[Data to examine]

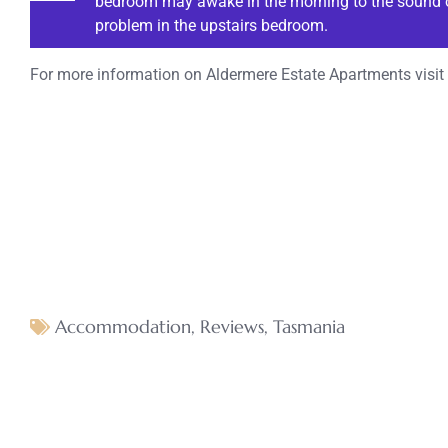
bedroom may awake in the morning to the sound of
problem in the upstairs bedroom.
For more information on Aldermere Estate Apartments visit
Accommodation
,
Reviews
,
Tasmania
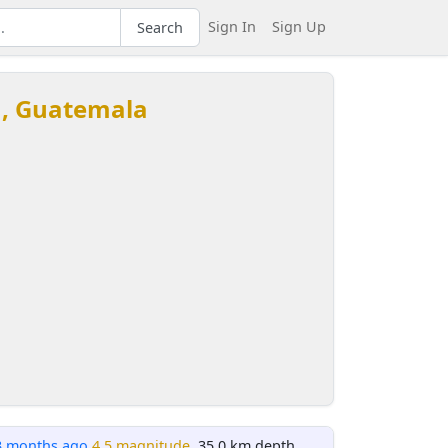
Sign In
Sign Up
Search
u, Guatemala
3 months ago
4.5 magnitude
, 35.0 km depth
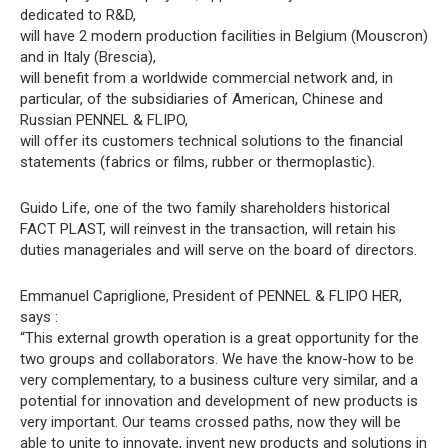
dedicated to R&D,
will have 2 modern production facilities in Belgium (Mouscron)
and in Italy (Brescia),
will benefit from a worldwide commercial network and, in
particular, of the subsidiaries of American, Chinese and
Russian PENNEL & FLIPO,
will offer its customers technical solutions to the financial
statements (fabrics or films, rubber or thermoplastic).
Guido Life, one of the two family shareholders historical
FACT PLAST, will reinvest in the transaction, will retain his
duties manageriales and will serve on the board of directors.
Emmanuel Capriglione, President of PENNEL & FLIPO HER,
says :
“This external growth operation is a great opportunity for the
two groups and collaborators. We have the know-how to be
very complementary, to a business culture very similar, and a
potential for innovation and development of new products is
very important. Our teams crossed paths, now they will be
able to unite to innovate, invent new products and solutions in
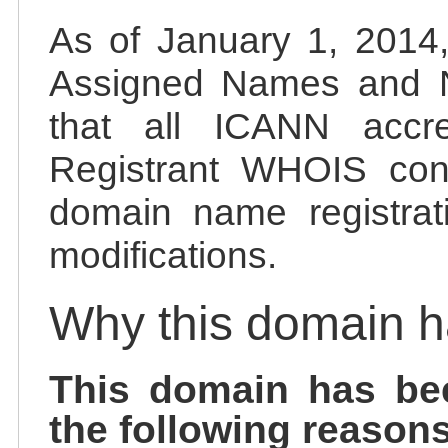
As of January 1, 2014, 
Assigned Names and 
that all ICANN accred
Registrant WHOIS cont
domain name registrat
modifications.
Why this domain 
This domain has be
the following reasons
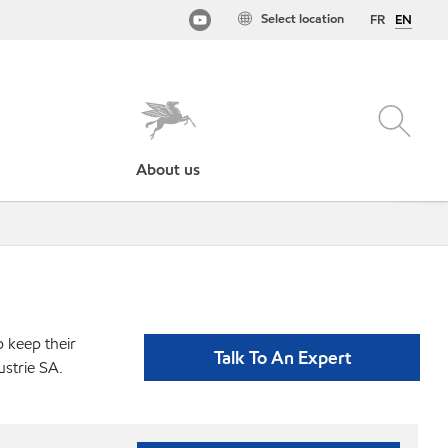
Select location
FR
EN
About us
p keep their
Talk To An Expert
strie SA.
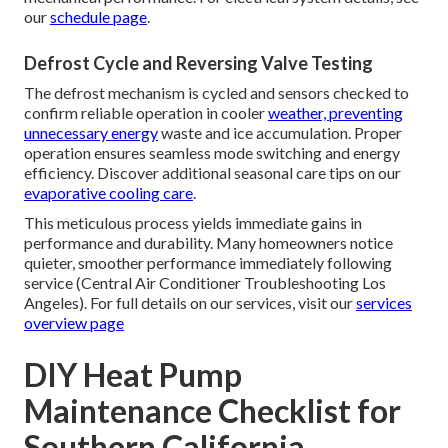
our
schedule page
.
Defrost Cycle and Reversing Valve Testing
The defrost mechanism is cycled and sensors checked to
confirm reliable operation in cooler
weather, preventing
unnecessary energy
waste and ice accumulation. Proper
operation ensures seamless mode switching and energy
efficiency. Discover additional seasonal care tips on our
evaporative cooling care
.
This meticulous process yields immediate gains in
performance and durability. Many homeowners notice
quieter, smoother performance immediately following
service (Central Air Conditioner Troubleshooting Los
Angeles). For full details on our services, visit our
services
overview page
DIY Heat Pump
Maintenance Checklist for
Southern California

[/Data to examine]

Exercise description
Spot the lines above that mention "energy" and copy them.

Solution to this problem
unnecessary energy
operation ensures seamless mode switching and energy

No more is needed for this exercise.